Configuring Active-Passive Failover with One Primary and One Secondary Resource

This approach is like having one big street and one small street. You use the big street whenever possible because it can handle more traffic or get you to your destination more directly. You only use the small street if there’s construction or a blockage on the big street.

Configuring Active-Passive Failover with Multiple Primary and Secondary Resources

Now imagine you have several big streets and several small streets. All the big ones are your preferred options, and all the small ones are your backup options. Depending on how many big streets are available, you’ll direct traffic to them before considering using the small ones.

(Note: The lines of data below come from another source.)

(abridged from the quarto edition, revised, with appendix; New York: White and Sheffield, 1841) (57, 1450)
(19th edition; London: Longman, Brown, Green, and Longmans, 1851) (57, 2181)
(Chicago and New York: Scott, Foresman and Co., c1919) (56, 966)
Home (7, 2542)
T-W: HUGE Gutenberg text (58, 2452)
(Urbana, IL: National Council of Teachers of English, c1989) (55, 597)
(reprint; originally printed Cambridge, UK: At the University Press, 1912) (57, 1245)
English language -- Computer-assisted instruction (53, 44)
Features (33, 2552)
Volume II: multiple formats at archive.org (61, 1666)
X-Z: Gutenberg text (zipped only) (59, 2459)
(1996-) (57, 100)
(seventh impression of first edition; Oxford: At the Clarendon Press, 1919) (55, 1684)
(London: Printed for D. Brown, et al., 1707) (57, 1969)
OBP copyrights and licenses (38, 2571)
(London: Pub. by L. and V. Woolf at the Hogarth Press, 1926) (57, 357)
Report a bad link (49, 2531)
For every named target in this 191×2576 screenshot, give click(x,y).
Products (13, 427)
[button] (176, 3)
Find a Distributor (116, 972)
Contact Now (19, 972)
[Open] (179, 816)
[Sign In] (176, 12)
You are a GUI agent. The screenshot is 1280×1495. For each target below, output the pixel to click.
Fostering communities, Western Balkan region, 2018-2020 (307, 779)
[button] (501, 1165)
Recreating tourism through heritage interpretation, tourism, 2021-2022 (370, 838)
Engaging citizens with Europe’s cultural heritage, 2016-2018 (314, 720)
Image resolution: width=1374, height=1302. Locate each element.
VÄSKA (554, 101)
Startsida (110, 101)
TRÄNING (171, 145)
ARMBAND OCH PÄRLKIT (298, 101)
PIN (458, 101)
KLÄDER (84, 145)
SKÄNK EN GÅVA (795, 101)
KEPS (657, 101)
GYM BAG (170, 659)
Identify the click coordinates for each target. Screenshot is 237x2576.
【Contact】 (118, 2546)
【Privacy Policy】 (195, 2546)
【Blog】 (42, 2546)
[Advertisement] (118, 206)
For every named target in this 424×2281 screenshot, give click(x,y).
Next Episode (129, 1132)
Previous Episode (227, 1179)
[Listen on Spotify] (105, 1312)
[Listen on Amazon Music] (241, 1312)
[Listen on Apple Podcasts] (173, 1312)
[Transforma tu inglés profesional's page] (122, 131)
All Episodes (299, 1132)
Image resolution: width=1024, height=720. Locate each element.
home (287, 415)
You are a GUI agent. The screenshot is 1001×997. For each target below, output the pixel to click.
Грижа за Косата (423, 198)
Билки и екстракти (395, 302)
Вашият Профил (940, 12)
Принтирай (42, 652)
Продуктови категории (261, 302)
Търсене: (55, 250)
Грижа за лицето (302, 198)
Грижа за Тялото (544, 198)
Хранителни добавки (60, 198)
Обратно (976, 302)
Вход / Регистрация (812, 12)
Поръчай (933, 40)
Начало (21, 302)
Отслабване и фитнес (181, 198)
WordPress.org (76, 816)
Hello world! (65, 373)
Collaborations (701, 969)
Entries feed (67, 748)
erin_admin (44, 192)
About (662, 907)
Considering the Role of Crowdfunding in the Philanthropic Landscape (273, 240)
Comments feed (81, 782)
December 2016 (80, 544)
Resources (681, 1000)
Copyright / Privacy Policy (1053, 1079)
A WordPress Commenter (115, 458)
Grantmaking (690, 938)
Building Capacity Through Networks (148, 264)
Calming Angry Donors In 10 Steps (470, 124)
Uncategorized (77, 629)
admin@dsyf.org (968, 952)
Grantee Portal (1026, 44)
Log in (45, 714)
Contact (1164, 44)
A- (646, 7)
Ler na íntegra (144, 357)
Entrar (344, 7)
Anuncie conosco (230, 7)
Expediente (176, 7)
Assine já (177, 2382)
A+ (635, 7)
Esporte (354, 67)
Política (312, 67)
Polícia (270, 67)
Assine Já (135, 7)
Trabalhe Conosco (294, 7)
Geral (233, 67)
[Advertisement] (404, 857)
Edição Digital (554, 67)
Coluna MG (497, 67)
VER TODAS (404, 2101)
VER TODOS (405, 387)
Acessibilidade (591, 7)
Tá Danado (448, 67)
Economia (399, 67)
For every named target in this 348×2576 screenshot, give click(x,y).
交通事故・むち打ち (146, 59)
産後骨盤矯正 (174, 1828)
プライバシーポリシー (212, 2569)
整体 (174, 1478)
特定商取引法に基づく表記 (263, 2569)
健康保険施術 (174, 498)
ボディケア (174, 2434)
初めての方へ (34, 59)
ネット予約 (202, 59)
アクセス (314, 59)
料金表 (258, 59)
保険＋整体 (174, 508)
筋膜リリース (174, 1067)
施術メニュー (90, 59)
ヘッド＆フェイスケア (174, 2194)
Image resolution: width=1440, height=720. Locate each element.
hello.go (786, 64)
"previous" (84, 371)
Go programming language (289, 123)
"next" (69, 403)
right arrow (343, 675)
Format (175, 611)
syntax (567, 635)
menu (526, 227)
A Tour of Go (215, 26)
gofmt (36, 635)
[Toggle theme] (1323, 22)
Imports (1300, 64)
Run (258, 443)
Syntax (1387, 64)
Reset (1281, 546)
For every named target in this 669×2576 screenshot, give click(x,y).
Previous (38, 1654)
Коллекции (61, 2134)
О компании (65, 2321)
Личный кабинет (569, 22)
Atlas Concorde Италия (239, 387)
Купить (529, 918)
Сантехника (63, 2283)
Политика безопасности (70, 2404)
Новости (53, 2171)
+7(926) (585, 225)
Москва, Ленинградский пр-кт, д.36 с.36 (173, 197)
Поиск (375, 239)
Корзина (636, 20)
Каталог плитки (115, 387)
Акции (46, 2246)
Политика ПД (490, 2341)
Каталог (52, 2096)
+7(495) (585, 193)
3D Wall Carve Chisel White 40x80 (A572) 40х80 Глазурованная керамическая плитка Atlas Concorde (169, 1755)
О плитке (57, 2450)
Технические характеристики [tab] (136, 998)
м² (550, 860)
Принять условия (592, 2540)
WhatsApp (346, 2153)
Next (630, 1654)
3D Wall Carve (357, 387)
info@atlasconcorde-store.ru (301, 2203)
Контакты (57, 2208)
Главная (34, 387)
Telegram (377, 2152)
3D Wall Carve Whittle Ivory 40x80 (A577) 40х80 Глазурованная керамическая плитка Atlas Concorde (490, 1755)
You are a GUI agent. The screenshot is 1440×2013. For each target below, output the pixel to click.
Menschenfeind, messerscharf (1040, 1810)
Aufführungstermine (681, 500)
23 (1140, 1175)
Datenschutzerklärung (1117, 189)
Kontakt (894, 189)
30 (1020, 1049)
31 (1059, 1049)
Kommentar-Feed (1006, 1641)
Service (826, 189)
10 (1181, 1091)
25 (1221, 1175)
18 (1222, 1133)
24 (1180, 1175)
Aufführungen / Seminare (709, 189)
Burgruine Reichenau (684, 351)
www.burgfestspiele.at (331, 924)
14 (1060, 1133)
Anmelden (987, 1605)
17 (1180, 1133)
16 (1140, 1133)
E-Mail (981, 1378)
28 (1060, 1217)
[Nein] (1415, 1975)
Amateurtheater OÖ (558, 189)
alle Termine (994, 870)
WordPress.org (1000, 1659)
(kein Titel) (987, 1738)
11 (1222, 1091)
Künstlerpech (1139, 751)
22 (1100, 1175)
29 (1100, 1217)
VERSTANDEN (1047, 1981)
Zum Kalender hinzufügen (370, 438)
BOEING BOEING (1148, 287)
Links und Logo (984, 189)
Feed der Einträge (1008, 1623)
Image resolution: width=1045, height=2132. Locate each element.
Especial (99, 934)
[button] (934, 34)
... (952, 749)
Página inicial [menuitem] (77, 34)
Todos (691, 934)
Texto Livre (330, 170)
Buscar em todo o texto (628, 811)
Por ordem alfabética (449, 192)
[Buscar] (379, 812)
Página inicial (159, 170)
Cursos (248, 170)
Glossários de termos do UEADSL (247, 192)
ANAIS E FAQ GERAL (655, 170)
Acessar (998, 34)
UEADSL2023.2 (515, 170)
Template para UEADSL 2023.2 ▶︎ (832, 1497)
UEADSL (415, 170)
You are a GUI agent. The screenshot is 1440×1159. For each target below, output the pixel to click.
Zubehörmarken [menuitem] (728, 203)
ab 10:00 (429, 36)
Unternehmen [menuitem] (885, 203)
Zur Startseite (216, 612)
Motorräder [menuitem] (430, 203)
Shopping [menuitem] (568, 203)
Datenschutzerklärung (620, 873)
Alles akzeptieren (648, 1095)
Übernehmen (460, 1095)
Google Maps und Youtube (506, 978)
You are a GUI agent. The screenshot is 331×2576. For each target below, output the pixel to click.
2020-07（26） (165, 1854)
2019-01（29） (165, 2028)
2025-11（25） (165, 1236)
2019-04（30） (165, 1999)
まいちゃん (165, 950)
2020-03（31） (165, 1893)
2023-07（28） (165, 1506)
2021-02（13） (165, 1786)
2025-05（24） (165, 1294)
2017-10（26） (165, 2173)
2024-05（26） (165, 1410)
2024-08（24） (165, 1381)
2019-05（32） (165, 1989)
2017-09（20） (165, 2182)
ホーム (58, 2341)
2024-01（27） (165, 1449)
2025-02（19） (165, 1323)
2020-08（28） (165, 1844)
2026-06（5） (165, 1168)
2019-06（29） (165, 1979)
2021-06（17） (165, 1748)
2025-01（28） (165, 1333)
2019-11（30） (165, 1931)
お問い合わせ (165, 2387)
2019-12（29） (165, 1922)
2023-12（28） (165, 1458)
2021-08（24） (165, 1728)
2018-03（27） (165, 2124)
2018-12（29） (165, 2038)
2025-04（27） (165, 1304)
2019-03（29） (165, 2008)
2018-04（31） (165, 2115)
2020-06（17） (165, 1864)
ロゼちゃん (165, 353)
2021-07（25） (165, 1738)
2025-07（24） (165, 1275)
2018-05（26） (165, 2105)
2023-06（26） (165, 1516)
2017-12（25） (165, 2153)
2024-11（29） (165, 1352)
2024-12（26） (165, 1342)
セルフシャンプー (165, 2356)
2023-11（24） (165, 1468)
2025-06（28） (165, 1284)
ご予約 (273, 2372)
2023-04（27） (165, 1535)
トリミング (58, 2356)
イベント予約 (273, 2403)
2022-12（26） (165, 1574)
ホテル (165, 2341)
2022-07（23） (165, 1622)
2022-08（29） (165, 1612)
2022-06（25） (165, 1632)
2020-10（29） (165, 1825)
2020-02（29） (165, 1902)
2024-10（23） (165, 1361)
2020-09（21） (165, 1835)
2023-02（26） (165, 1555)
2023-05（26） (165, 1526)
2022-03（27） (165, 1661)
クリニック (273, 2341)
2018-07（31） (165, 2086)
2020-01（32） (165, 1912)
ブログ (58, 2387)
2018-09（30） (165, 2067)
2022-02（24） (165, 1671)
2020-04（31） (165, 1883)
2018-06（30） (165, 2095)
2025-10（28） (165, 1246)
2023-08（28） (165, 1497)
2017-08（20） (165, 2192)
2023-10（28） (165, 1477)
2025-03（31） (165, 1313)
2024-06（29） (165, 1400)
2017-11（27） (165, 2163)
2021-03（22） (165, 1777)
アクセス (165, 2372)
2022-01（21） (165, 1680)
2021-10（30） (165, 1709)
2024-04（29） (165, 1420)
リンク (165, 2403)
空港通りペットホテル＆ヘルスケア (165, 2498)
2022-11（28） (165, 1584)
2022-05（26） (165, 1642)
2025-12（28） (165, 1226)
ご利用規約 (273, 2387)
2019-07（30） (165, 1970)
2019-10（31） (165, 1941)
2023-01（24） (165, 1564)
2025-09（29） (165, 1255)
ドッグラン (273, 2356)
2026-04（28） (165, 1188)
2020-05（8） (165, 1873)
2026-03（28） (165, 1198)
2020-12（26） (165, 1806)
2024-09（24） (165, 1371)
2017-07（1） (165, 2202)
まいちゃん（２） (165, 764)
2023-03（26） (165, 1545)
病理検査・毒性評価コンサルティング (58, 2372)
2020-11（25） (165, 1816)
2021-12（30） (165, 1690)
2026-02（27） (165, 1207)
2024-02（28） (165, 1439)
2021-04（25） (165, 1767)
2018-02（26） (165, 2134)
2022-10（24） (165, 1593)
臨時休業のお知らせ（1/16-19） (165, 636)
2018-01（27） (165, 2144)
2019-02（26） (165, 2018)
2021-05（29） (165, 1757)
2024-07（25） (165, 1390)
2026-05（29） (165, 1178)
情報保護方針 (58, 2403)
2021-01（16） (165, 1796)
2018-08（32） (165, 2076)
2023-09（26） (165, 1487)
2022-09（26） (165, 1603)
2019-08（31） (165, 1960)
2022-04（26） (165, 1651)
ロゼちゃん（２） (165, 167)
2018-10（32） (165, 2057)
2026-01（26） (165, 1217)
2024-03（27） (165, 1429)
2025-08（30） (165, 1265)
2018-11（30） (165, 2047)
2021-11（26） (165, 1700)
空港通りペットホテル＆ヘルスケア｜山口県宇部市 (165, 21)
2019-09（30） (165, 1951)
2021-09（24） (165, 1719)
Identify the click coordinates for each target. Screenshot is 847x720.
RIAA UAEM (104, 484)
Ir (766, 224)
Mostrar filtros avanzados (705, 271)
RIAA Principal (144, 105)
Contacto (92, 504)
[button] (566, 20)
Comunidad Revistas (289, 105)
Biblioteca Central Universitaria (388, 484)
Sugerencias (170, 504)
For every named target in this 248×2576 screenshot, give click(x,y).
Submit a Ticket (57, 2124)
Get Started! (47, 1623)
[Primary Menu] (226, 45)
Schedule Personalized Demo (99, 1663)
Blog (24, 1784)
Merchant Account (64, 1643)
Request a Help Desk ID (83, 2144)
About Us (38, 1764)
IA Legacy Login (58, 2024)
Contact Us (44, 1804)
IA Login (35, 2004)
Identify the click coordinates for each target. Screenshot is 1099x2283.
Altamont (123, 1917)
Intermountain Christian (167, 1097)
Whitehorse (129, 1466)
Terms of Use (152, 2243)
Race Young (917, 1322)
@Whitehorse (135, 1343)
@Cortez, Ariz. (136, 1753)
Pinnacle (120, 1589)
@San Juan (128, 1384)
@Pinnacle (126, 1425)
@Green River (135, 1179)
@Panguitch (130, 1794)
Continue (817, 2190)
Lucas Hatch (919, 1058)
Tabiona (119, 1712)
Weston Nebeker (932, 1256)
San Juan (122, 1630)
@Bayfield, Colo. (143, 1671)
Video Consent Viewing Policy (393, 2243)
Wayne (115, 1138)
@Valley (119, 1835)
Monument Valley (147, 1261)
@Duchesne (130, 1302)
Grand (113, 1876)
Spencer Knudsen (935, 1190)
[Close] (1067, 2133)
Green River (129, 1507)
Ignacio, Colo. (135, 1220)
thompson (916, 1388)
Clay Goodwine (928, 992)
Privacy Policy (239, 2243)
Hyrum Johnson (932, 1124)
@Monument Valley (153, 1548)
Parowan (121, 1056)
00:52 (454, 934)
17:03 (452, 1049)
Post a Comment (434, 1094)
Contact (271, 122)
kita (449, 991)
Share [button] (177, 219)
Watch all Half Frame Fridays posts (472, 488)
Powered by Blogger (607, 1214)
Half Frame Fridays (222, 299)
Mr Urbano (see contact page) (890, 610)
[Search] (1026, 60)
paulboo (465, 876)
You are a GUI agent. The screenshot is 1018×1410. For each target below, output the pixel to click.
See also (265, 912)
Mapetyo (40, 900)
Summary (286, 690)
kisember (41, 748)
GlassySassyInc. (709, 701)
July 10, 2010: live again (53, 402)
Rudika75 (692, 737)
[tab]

Configuring Active-Passive Failover with Weighted Records

This is like having multiple streets leading to your destination, but you give each street a “weight” based on how often you want it used. Some streets (resources) are preferred more than others, and that preference is adjusted by weight. You still have a backup street for when your preferred options aren’t available.

Evaluating Target Health

“Evaluate Target Health” is like having traffic sensors that instantly tell you if a street is blocked. If you’re routing traffic to AWS resources for which you can create alias records, you don’t need to set up separate health checks for those resources. Instead, you enable “Evaluate Target Health” on your alias records, and Route 53 will automatically check the health of those resources. This simplifies setup and keeps your traffic flowing to streets (resources) that are open and healthy without needing additional health configurations.

In short, Amazon Route 53 offers a powerful set of tools that you can use to manage the availability and resilience of your applications through a variety of ways to apply failover configurations. Implementation of such knowledge into the practice of failover strategy will result in keeping your application up and available for the users in cases when any kind of resource fails or gets a downtime outage.